Siamo la Repubblica della Faq

Nell'emergenza coronavirus, il premier ormai governa per "domande e risposte". I decreti, scritti male e poco chiari, necessitano sempre di precisazioni

Siamo la Repubblica della Faq

Fino a pochi giorni fa eravamo convinti che le Faq servissero ad aziende e siti internet per evitare di trovarsi sommersi di mail con le solite, identiche domande. E invece in questi due mesi abbiamo scoperto essere diventate un fondamentale strumento di governo. All’inferno i decreti, le leggi, le disposizioni, i regolamenti e tutte le altre diavolerie normative che secoli storia hanno stratificato nei Paesi democratici e non. Che bisogno c’è di far controfirmare da ministri e Presidente della Repubblica una legge chiara e precisa se tanto poi ci sono le Faq?

Ve ne sarete accorti anche voi, oppure lo stolto è chi scrive. Ma da quando è esplosa in Italia l’emergenza coronavirus Giuseppe Conte ha adottato una nuova strategia governativa. Funziona più o meno così, con le dovute semplificazioni di sintesi: il premier scrive un decreto (o un Dpcm) ficcandoci dentro qualcosa, ma non tutto; a quel punto si crea confusione, come normale che sia, e il governo ci mette una pezza con Faq e circolari del Viminale. Si può andare a fare la spesa in un Comune limitrofo? Si può passeggiare? Si può andare in Chiesa? Il bon ton costituzionale vorrebbe che simili importanti imposizioni venissero regolate da leggi di rango primario: parliamo della nostra libertà di circolazione, mica di come smacchiare il giaguaro. E invece senza neppure rendercene conto ci siamo ridotti a sottostare a una lunga serie di “domande e risposte”, che nella gerarchia delle norme valgono - dicono i saggi - come il due di coppe quando briscola è bastoni.
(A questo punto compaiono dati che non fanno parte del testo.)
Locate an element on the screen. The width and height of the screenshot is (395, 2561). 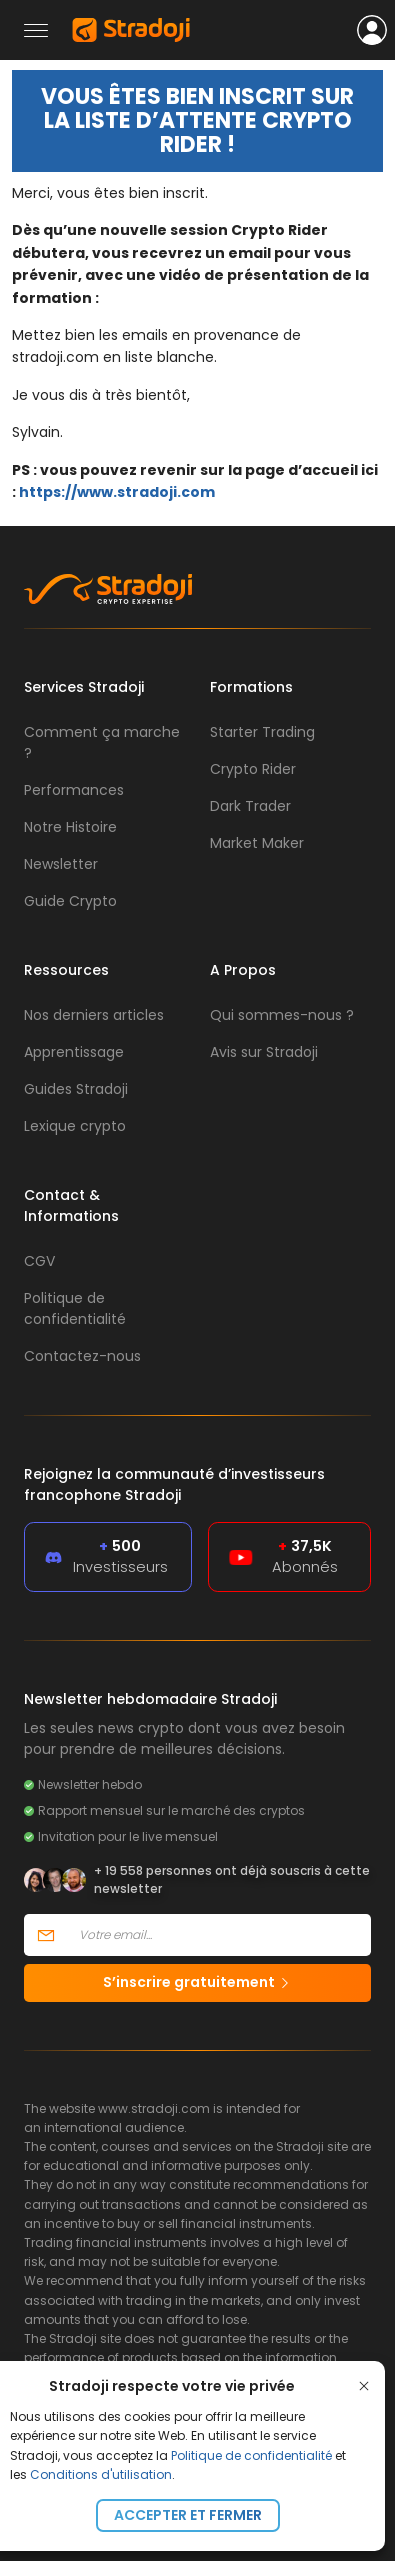
Contactez-nous is located at coordinates (82, 1356).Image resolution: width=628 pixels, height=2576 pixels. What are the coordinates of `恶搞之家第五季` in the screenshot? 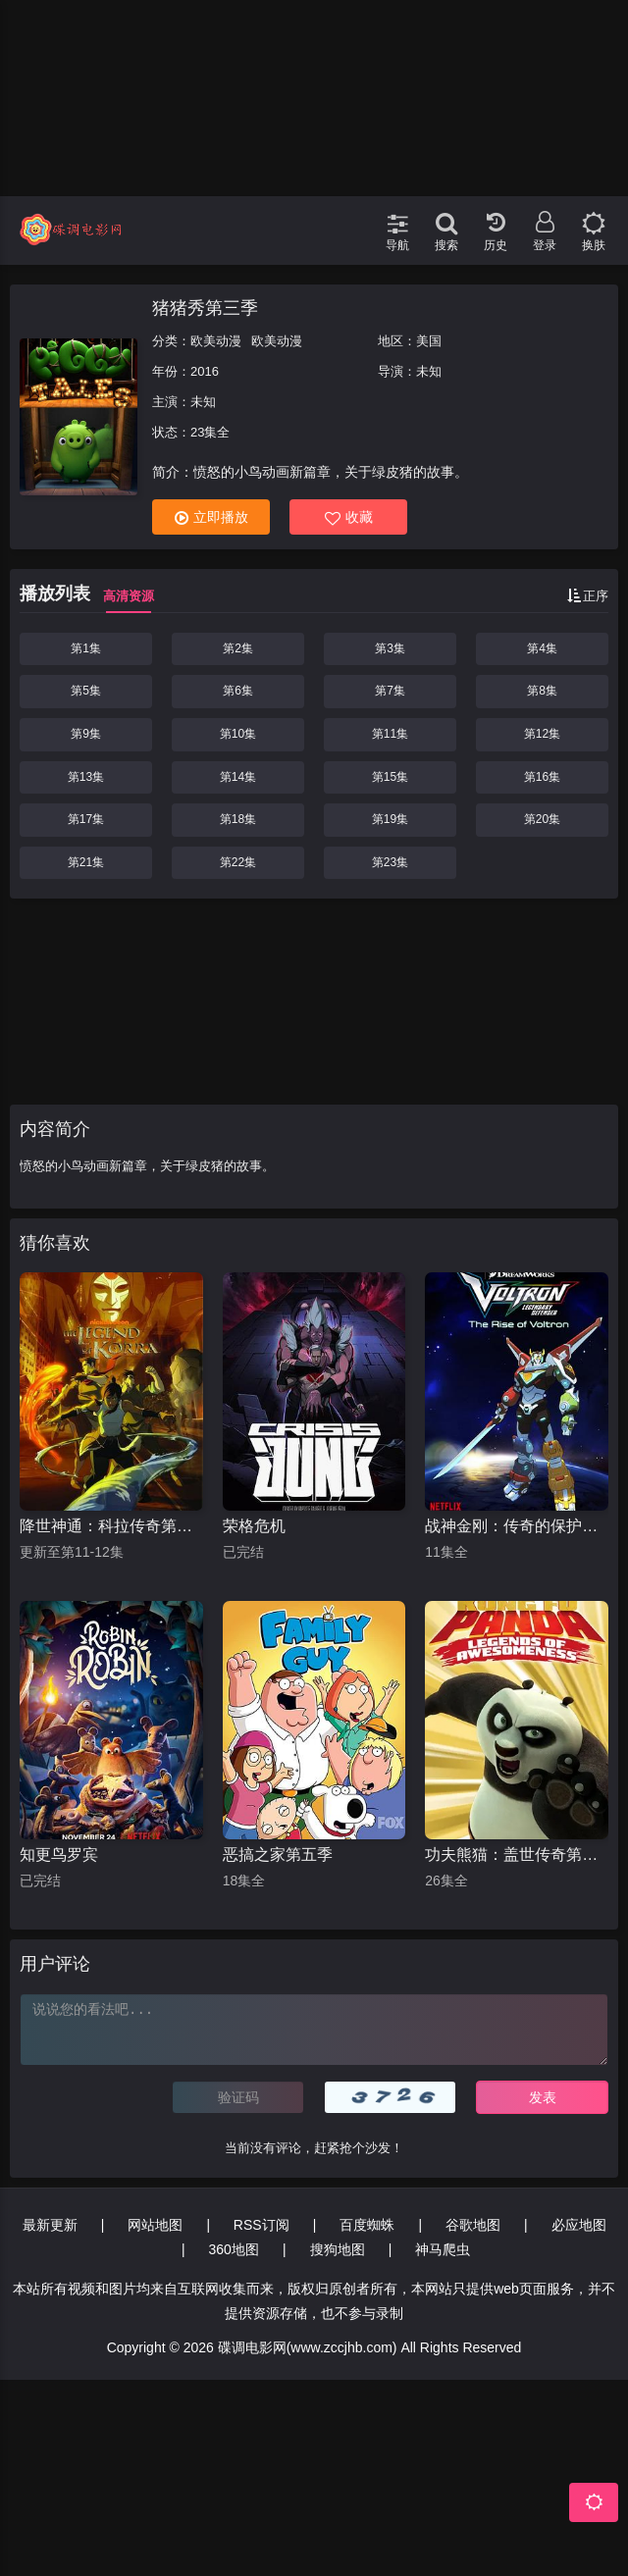 It's located at (278, 1854).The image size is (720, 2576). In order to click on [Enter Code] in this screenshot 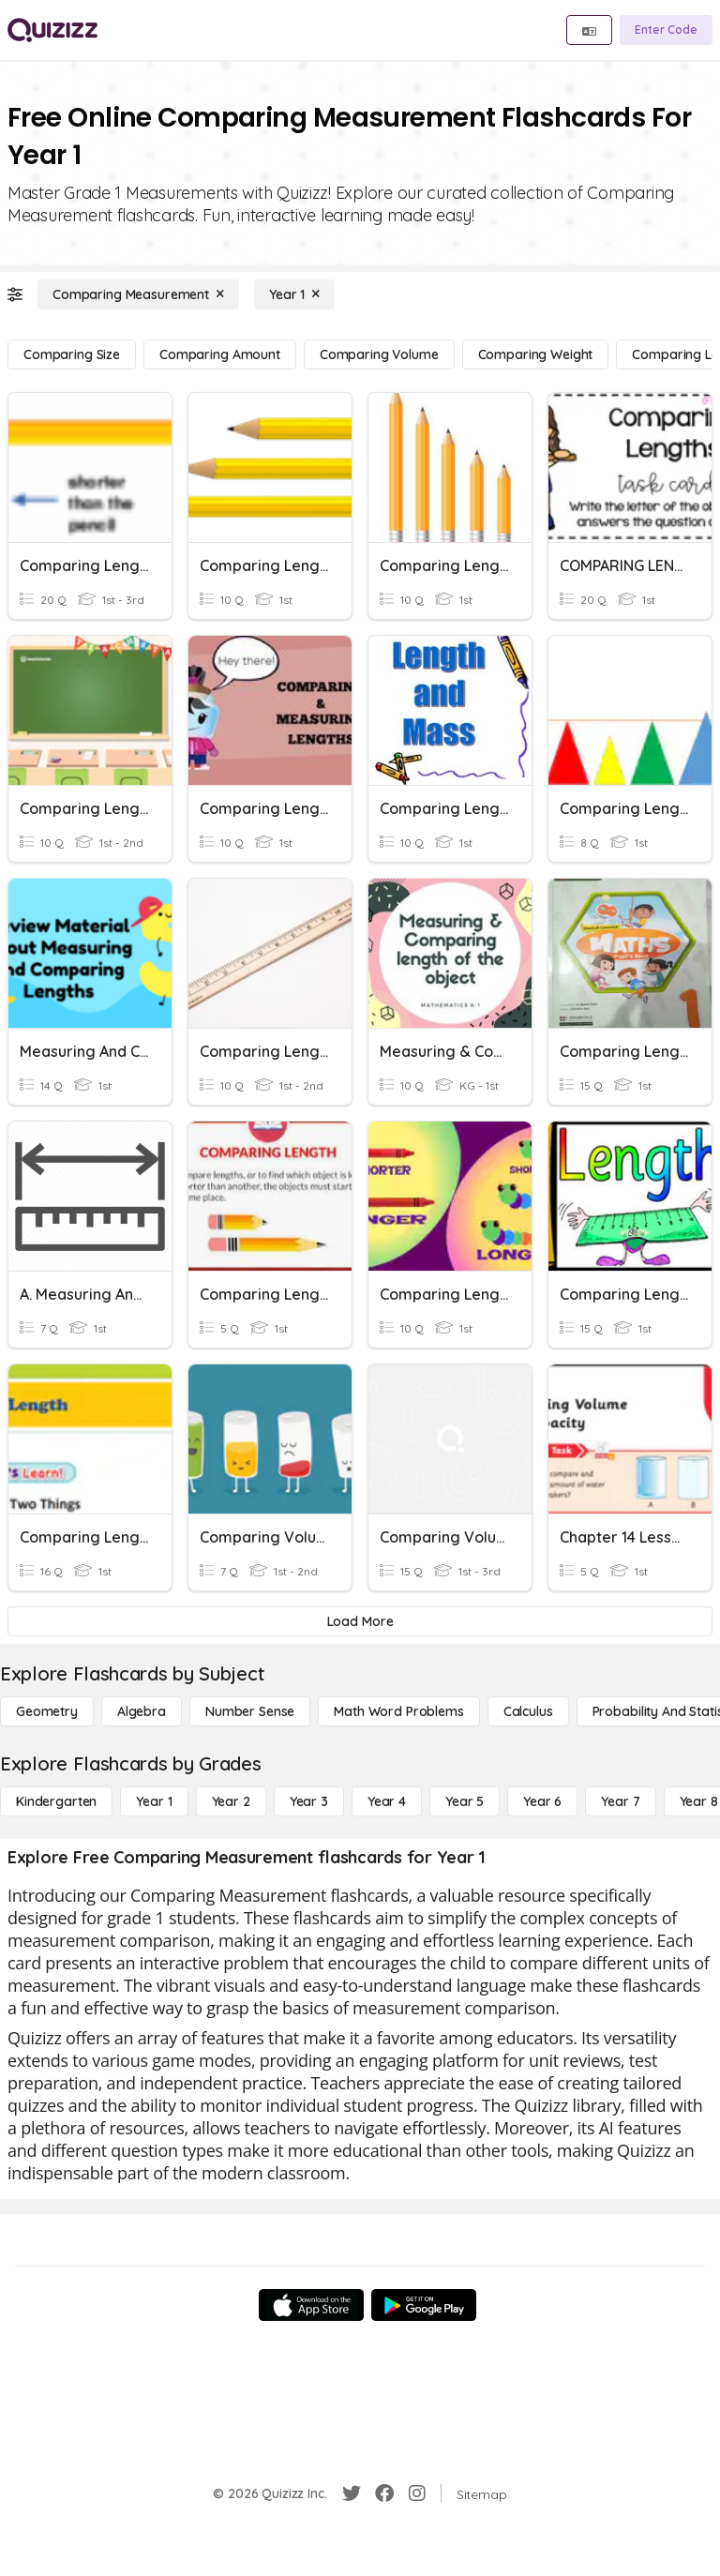, I will do `click(666, 30)`.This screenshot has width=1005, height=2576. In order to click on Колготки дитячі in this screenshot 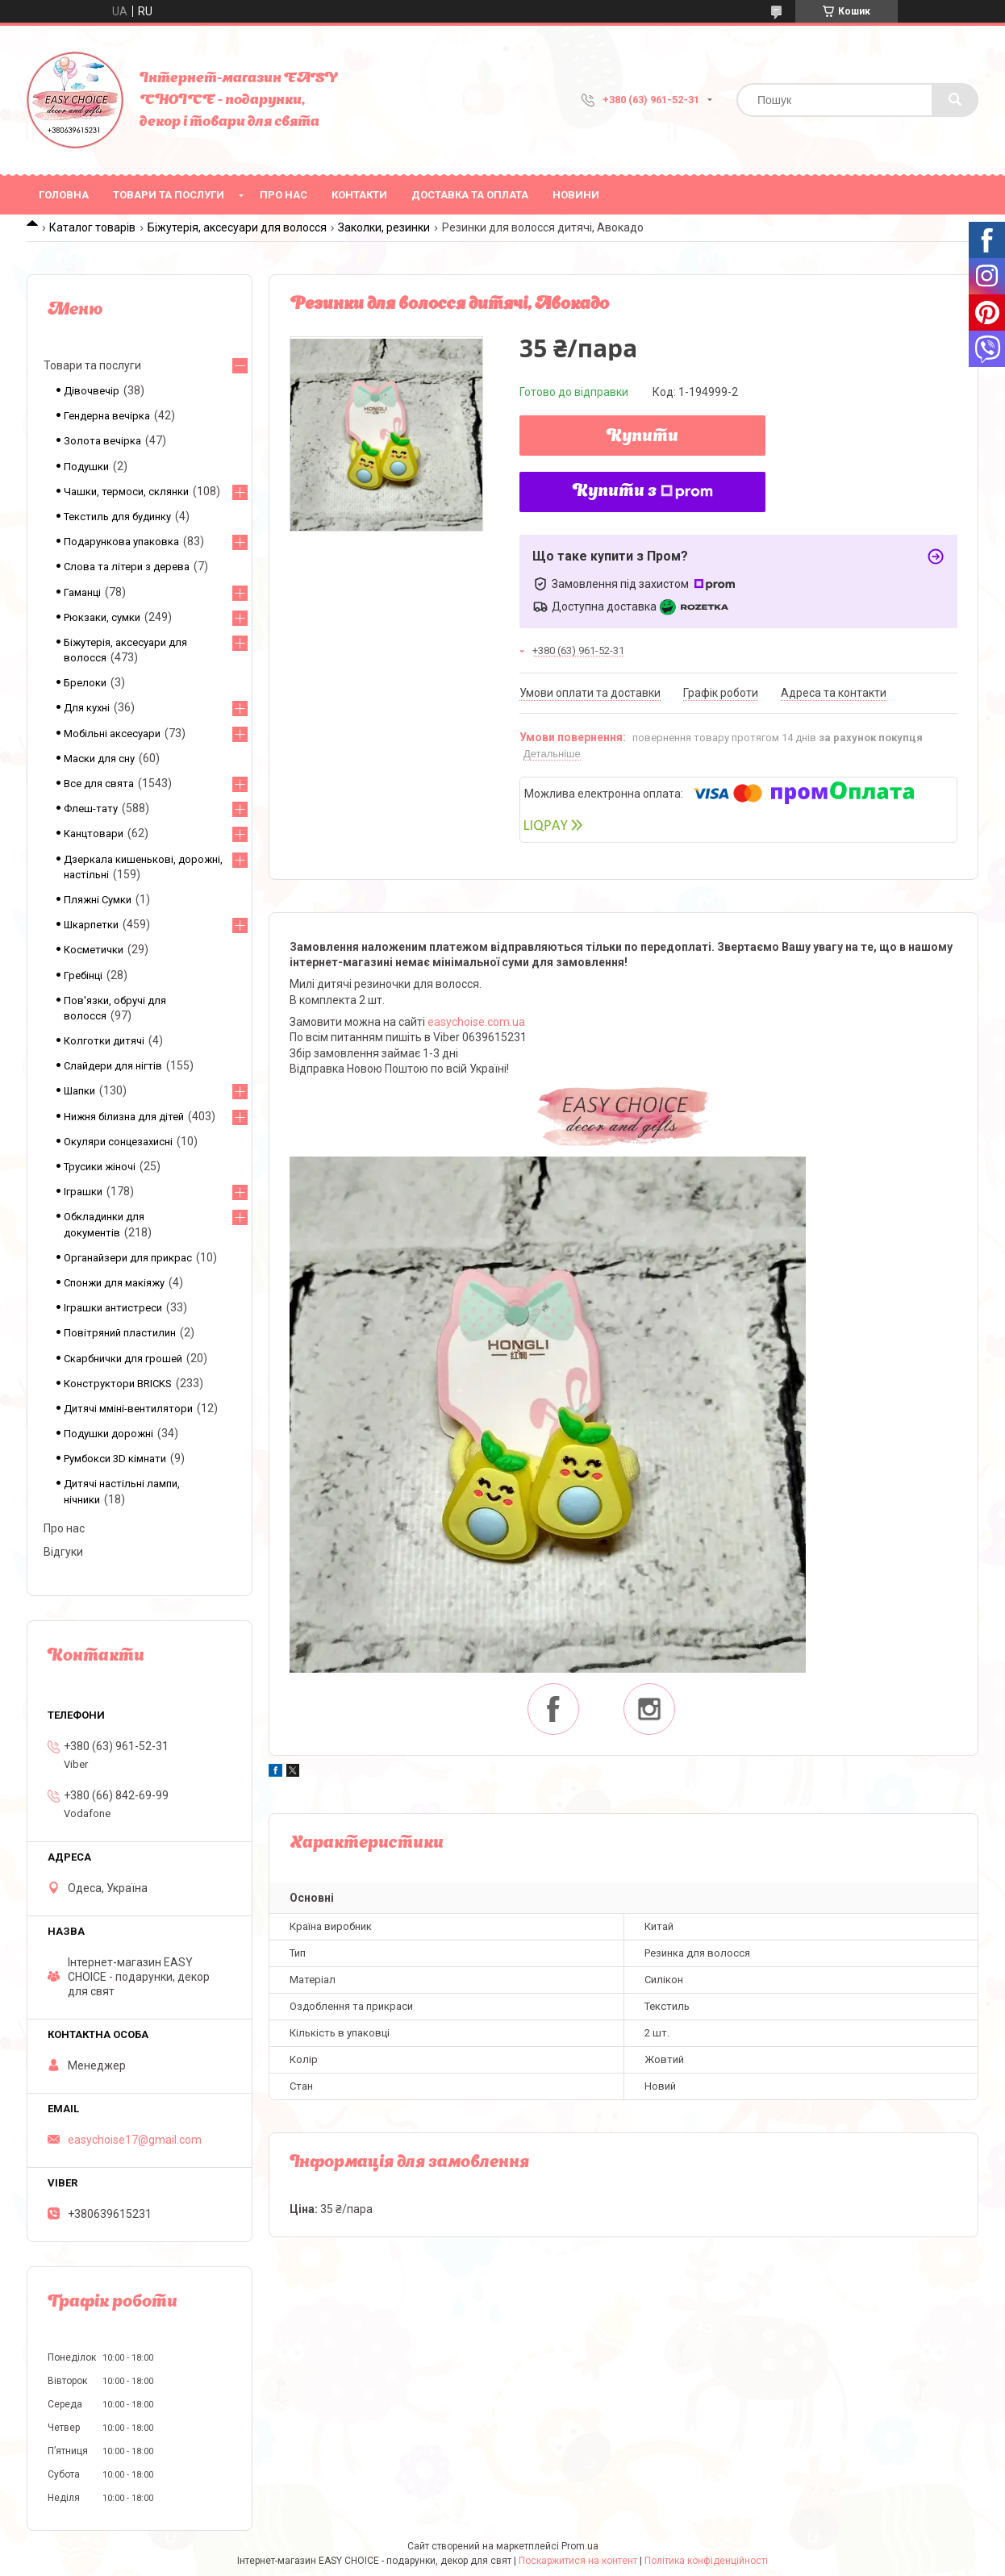, I will do `click(104, 1041)`.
Cioè nulla.

Di esempi ce ne sono a bizzeffe. Si va dal dilemma sulle differenze tra “attività motoria all’aperto” (permessa) e jogging (vietato), all'ora d'aria per i cani ma non per i bambini. Fino ad arrivare alla mistica definizione di “prossimità” alle abitazioni, su cui a breve verranno vergati interi trattati filosofici. Ogni volta che Conte firma un decreto, si crea un qualche problema interpretativo che rende necessario il ricorso a puntualizzazioni. L’ultimo (imbarazzante) capitolo ha per protagonisti gli “spostamenti per incontrare congiunti” che dal 4 maggio saranno finalmente permessi. Il premier l’ha annunciato in diretta tv, gettando i cittadini nel baratro del dubbio. Chi potremo salutare da vicino? Solo papà e mamma o anche la fidanzata? E i conviventi? Le coppie di fatto che faranno? E gli amanti? Per diverse ore l’esegesi del dpcm è stata affidata a Paola De Micheli, come se le interviste di un ministro potessero bastare a definire ciò che è lecito o non è lecito fare. Neppure Pyongyang riuscirebbe ad arrivare a tanto. Poi Conte ha preso in mano la situazione, promettendo di “precisarlo nelle Faq” come se avessero il valore di un editto. Ed è allora che abbiamo capito di essere un Paese più simile a una barzelletta che alla Corea del Nord.

È mai possibile che il governo (con centinaia di burocrati alle spalle) scriva un decreto e poche ore dopo sia costretto ad affidarsi alle

Faq per spiegare quel che intendeva dire? Passino pure i Dpcm, sorvoliamo se volete anche sulle conferenze stampa fiume di Conte. Ma governare per "domanda e risposta" mi pare troppo perfino per Paperopoli.